C'è da precisare che Barbi riesce a rendere questo seguito assolutamente autonomo dal precedente.

Stiamo parlando di una cornice ben precisa, dentro la quale l'arco narrativo è compiuto, pur trovandosi all'interno di un mondo narrativo più ampio. Certo è gratificante conoscere gli eventi a cui si fa riferimento di volta in volta, ma della prima storia l'autore fornisce tutti gli elementi perché sia comprensibile il loro ruolo in questa seconda vicenda. Come nella vita, vivere delle nuove situazioni può fare riecheggiare il ricordo di situazioni pregresse, all'epoca compiute, consentendoci però di guardare all'oggi sulla base dell'esperienza di ieri.

Quello che emerge con chiarezza durante la lettura è che l'autore pone i suoi personaggi davanti a situazioni molto estreme, di vita e di morte, e il consiglio che posso darvi è di stare attenti a chi vi affezionate. Francesco Barbi  non si risparmia, con una buona dose di realismo, destini crudeli e sofferenze ai suoi personaggi.

Coinvolti loro malgrado in un disegno più grande di loro, i personaggi si agitano, combattono, amano, odiano, soffrono, gioiscono, cercando di applicare il loro libero arbitrio. Ma già il titolo ci fa comprendere che anche chi si ritiene il più libero, è imbrigliato in un percorso che risponde ai disegni di un misterioso personaggio.
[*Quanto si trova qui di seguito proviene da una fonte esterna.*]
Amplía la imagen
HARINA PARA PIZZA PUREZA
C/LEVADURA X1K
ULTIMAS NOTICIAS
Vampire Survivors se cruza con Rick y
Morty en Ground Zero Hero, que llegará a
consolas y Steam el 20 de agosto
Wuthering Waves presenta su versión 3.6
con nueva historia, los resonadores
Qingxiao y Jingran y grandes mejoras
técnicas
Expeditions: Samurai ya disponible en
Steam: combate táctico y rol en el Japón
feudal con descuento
Il romanzo vive nell'attesa di questa rivelazione annunciata.  Il carico di tensione si sedimenta sempre più, coinvolgendo il lettore che all'inizio però fatica a vedere un disegno in un marasma di situazioni che per buona parte del libro sembrano buttate più o meno a caso come pezzi di puzzle.
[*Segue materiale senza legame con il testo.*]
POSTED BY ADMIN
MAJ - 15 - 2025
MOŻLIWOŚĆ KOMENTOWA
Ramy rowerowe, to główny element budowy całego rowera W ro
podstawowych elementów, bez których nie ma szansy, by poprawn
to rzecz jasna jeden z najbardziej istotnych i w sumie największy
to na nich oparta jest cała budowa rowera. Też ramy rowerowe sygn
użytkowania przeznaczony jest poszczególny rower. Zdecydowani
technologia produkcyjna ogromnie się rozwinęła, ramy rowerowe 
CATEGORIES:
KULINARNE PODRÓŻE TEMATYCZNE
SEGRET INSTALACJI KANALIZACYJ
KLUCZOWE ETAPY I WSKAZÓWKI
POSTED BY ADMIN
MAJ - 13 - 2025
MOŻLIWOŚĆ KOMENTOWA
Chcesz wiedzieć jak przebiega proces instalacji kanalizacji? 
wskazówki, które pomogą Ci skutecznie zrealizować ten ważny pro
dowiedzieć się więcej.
Ho detto sembrano, specifico con chiarezza. L'autore gioca con i suoi lettori come il Burattinaio con i personaggi.  Il romanzo è pieno di idee e situazioni, e va seguito veramente con attenzione e fino alla fine.

Durante il percorso di lettura non tutto appare chiaro, ma il finale farà andare a posto tutti i tasselli, mostrando un disegno complessivo maggiore della somma delle parti. Non è un'opera di puro intrattenimento quella davanti a cui ci troviamo, ma è il tentativo di raccontare una storia complessa usando ingredienti apparentemente semplici.
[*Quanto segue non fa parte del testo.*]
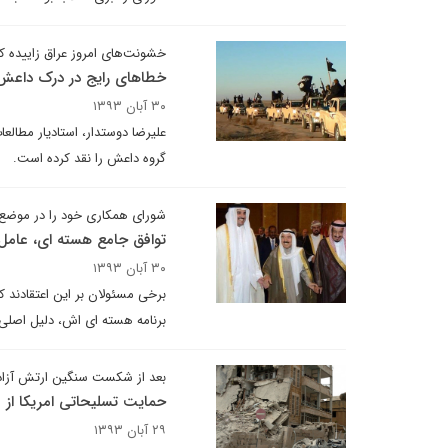
خشونت‌های امروز عراق زاییده
خطاهای رایج در درک داعش
۳۰ آبان ۱۳۹۳
علیرضا دوستدار، استادیار مطالع
گروه داعش را نقد کرده است.
شورای همکاری خود را در موضع
توافق جامع هسته ای، عامل 
۳۰ آبان ۱۳۹۳
برنامه هسته ای اش، دلیل اصلی 
بعد از شکست سنگین ارتش آزاد د
حمایت تسلیحاتی امریکا از
۲۹ آبان ۱۳۹۳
E qui torno ai personaggi, per nulla eroici, dei veri e propri disadattati, ma non per questo incapaci di racchiudere in se molta complessità.

Barbi ci immerge nei suoi personaggi, cambiando a seconda delle esigenze narrative il punto di vista. Questa apparente frammentazione, l'assenza di un narratore universale, spiazza il lettore, che magari dal titolo si aspettava un punto di vista "superiore".

Cari lettori non siate pigri. Barbi ricorda un principio molto semplice, "in natura non ci sono pasti gratis", per cui la gratificazione della lettura arriverà solo con costanza e attenzione nella lettura.

Questa sua caratteristica lo rende un libro che ritengo dividerà senza mezze misure il pubblico tra chi lo ama e chi lo detesterà. Plaudo in questo al coraggio di uno scrittore che non insegue facili mode per compiacere "il grande pubblico".